The closer the memory is to the processor, the faster it runs but the smaller it gets. Main memory on a PC can reach multi-gigabyte sizes but they run extremely slow. So, if an application runs well on a 4-core machine, it may suffer when it moves to a 24-core machine because data needs to be exchanged across memory boundaries. In a single socket 4-core machine, all inter-process communication can happen within the L2 cache but for a multi-socket 24-core machine, some of the inter-process communication needs to go through main memory, which is slow.

Taking another example further down the memory hierarchy – hard disk storage – the sizes are even larger reaching up to petabyte scales but their performances are even slower because they are constrained by mechanical drives. I had to explain to my colleagues why it is a bad idea to read data off a hard-disk from the end of the file towards the front because of the spin of the harddisk.

In fact, when choosing buffer sizes for processing data, it is often crucial to understand the underlying hardware. Harddisks are read in sectors, with specific sector sizes that are either multiples of 512 bytes or 4096 bytes.
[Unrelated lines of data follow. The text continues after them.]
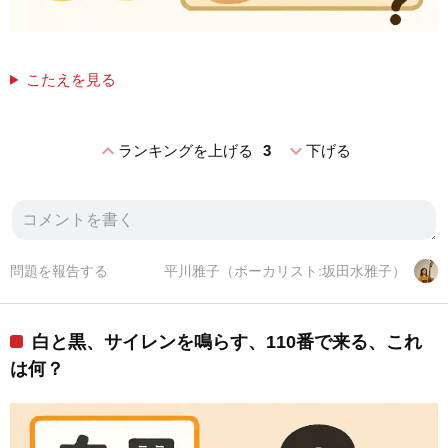
こたえを見る
expand_less
expand_more
ランキングを上げる
3
下げる
問題を報告する
平川雅子（ボーカリスト:坂田水雅子）
白と黒、サイレンを鳴らす、110番で来る、これ
は何？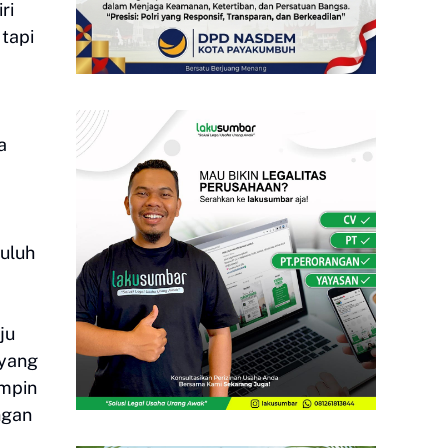
ri
tapi
a
uluh
ju
 yang
impin
ngan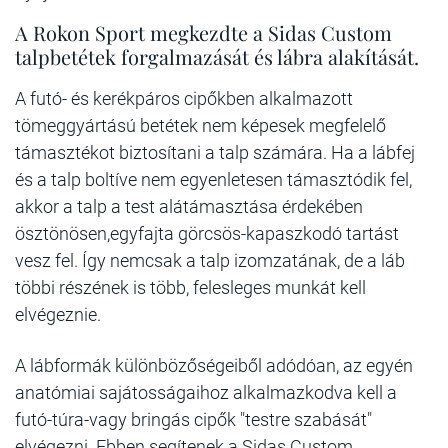
A Rokon Sport megkezdte a Sidas Custom
talpbetétek forgalmazását és lábra alakítását.
A futó- és kerékpáros cipőkben alkalmazott
tömeggyártású betétek nem képesek megfelelő
támasztékot biztosítani a talp számára. Ha a lábfej
és a talp boltíve nem egyenletesen támasztódik fel,
akkor a talp a test alátámasztása érdekében
ösztönösen,egyfajta görcsös-kapaszkodó tartást
vesz fel. Így nemcsak a talp izomzatának, de a láb
többi részének is több, felesleges munkát kell
elvégeznie.
A lábformák különbözőségeiből adódóan, az egyén
anatómiai sajátosságaihoz alkalmazkodva kell a
futó-túra-vagy bringás cipők "testre szabását"
elvégezni. Ebben segítenek a Sidas Custom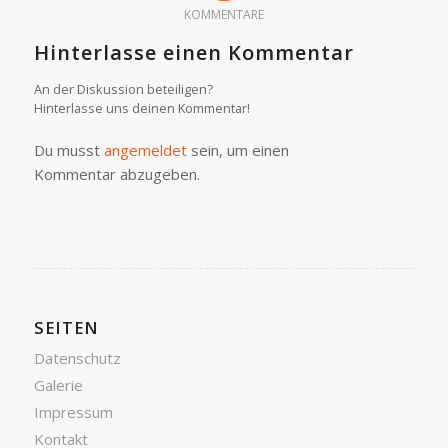
KOMMENTARE
Hinterlasse einen Kommentar
An der Diskussion beteiligen?
Hinterlasse uns deinen Kommentar!
Du musst
angemeldet
sein, um einen
Kommentar abzugeben.
SEITEN
Datenschutz
Galerie
Impressum
Kontakt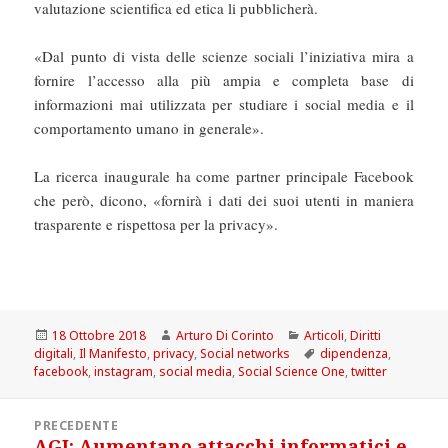
valutazione scientifica ed etica li pubblicherà.
«Dal punto di vista delle scienze sociali l’iniziativa mira a
fornire l’accesso alla più ampia e completa base di
informazioni mai utilizzata per studiare i social media e il
comportamento umano in generale».
La ricerca inaugurale ha come partner principale Facebook
che però, dicono, «fornirà i dati dei suoi utenti in maniera
trasparente e rispettosa per la privacy».
Scritto
Autore
Categorie
18 Ottobre 2018
Arturo Di Corinto
Articoli
,
Diritti
il
Tag
digitali
,
Il Manifesto
,
privacy
,
Social networks
dipendenza
,
facebook
,
instagram
,
social media
,
Social Science One
,
twitter
Navigazione
PRECEDENTE
articoli
AGI: Aumentano attacchi informatici e
Articolo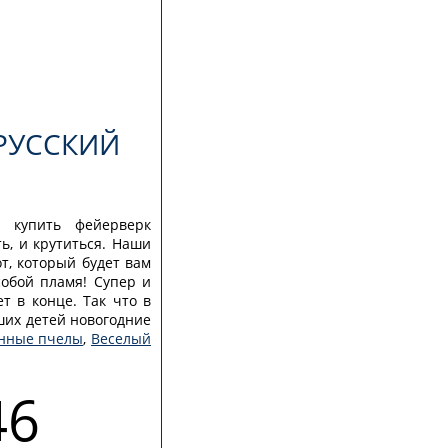
РУССКИЙ
 купить фейерверк
ь, и крутиться. Наши
, который будет вам
собой пламя! Супер и
т в конце. Так что в
ших детей новогодние
нные пчелы
,
Веселый
46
Cache memory is also organised with different cache-line lengths and different amounts of associativity. If something has a 128-bit cache line, it would make sense to use arrays that are whole multiples of it in order to save on crossing boundaries.

This is just one aspect of programming that most software programmers do not know about. While an application would still work regardless of whether these things are taken into account, performance would degrade unless physical factors are considered. I would recommend that this paper be made required reading for anyone who wishes to write high-performance software.

Update 2010-07-11: There is an ACM article that expounds the same thing I talked about.

Instruction vs Data

A software programme is made up of a bunch of things but the main ones are: instruction and data. Instructions tell the programme what to do and is usually stored in the .text portion of the binary. Data is what the programme works on and mainly consists of the heap and stack stored in different parts of the memory.

So, with all else being equal, what is the difference between these two parts of an application and should a programmer care?

Knuth claims that it is important to select an appropriate data structure for a programme and that the selection of the right data structure can make or break an application – or something to that affect. Therefore, it is obvious that the data portion of a programme is a very important consideration. However, the trick is to have a data structure that is small and fast for two reasons.

Firstly, small data structures can be held in cache memory, speeding up processing time by reducing the number of reads and writes between the processor and memory. Anyone who cares about writing good software should already know about this trade-off. So, this should not surprise most people. Unless there is good reason to use a large dynamic data structure, a small static one may produce better performance.

Secondly, small data structures use less memory. Instructions rarely change and can actually be stored in fixed memory on a chip such as flash memory or ROM. In the case of programmes actually embedded into on-chip hardware, it is very important to minimise the use of RAM and to maximise the use of ROM for one reason – cost. It costs six-times as much per bit of RAM than ROM on a chip. It’s because SRAM contains six times as many transistors per bit.

So, for code that is embedded on-chip, it is particularly important to write code that uses less RAM and uses more ROM. So, static look-up-tables in ROM is good, while dynamic pointer linked structures in RAM is not so good.